Date of Award

Spring 1-1-2015

Document Type


Degree Name

Doctor of Philosophy (PhD)


Aerospace Engineering Sciences

First Advisor

Dale A. Lawrence

Second Advisor

William K. Wilkie

Third Advisor

Jay W. McMahon

Fourth Advisor

James D. Meiss

Fifth Advisor

Daniel J. Scheeres


Solar sails enable or enhance exploration of a variety of destinations both within and without the solar system. The heliogyro solar sail architecture divides the sail into blades spun about a central hub and centrifugally stiffened. The resulting structural mass savings can often double acceleration verses kite-type square sails of the same mass. Pitching the blades collectively and cyclically, similar to a helicopter, creates attitude control moments and vectors thrust. The principal hurdle preventing heliogyros' implementation is the uncertainty in their dynamics. This thesis investigates attitude, orbital and structural control using a combination of analytical studies and simulations. Furthermore, it quantifies the heliogyro's ability to create attitude control moments, change the thrust direction, and stably actuate blade pitch.
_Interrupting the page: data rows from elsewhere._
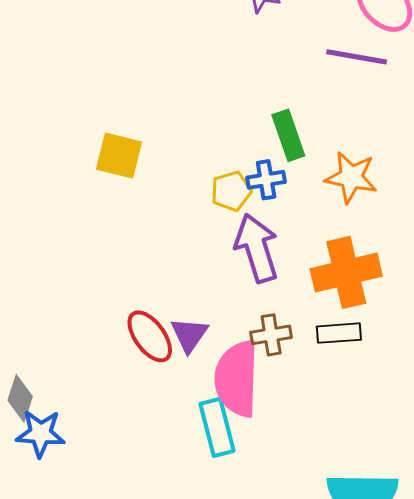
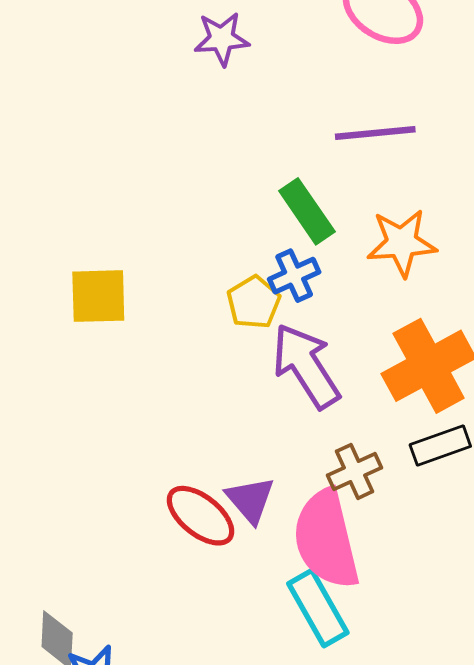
purple line: (357, 57) -> (375, 133), moved

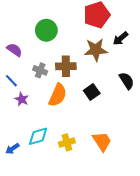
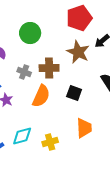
brown star: (96, 50) -> (78, 52), turned 30
black square: (92, 92) -> (74, 93), turned -35
orange trapezoid: (102, 141) -> (84, 128), moved, turned 30

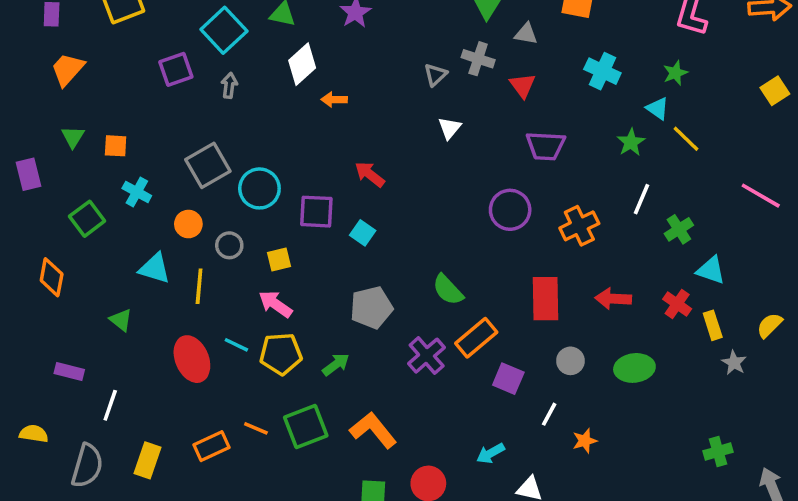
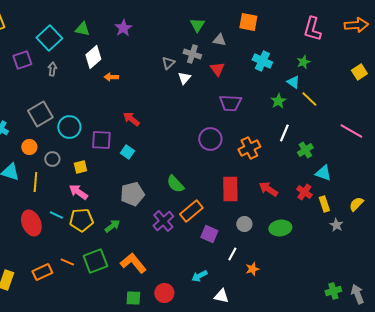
white triangle: (450, 128) -> (184, 78), moved
red arrow: (613, 299) -> (268, 189), turned 30
green cross: (718, 451) -> (333, 291), moved

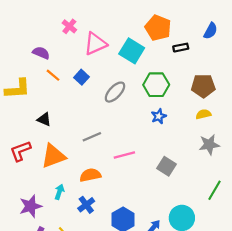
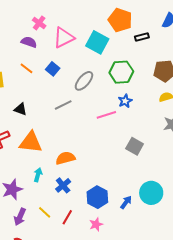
purple semicircle: (41, 53) -> (29, 42), moved
gray line: (92, 137) -> (63, 105), moved
pink line: (124, 155) -> (106, 115), moved
orange triangle: (53, 156) -> (31, 142), turned 30

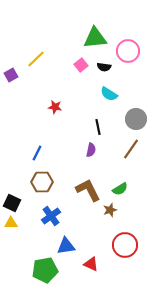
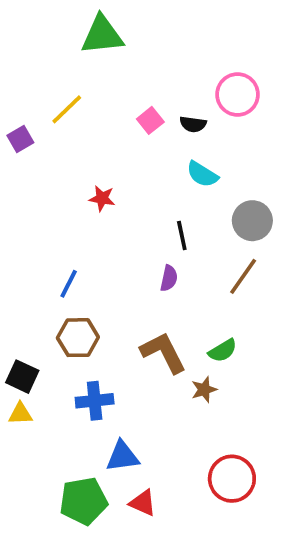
green triangle: (95, 38) -> (102, 35), moved
blue cross: (51, 216) -> (95, 401), turned 30
red circle: (125, 245) -> (232, 479), moved
red triangle: (91, 264) -> (143, 503), moved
This provides engineers a toolbox from which to estimate the heliogyro's performance and perform trades during preliminary mission design. It is shown that heliogyros can create an attitude control moment in any direction from any orientation. While their large angular momentum limits attitude slewing to only a few degrees per hour, cyclic blade pitching can slew the thrust vector within a few minutes. This approach is only 13% less efficient than slewing a square sail during Earth escape, so it does not offset the overall acceleration benefits of heliogyros. Lastly, a root pitch motor should be able to settle torsional disturbances within a few rotations and achieve thrust performance comparable to that of flat blades. This work found no significant dynamic hurdles for heliogyros, and it provides key insight into their practical capabilities and limitations for future mission designers.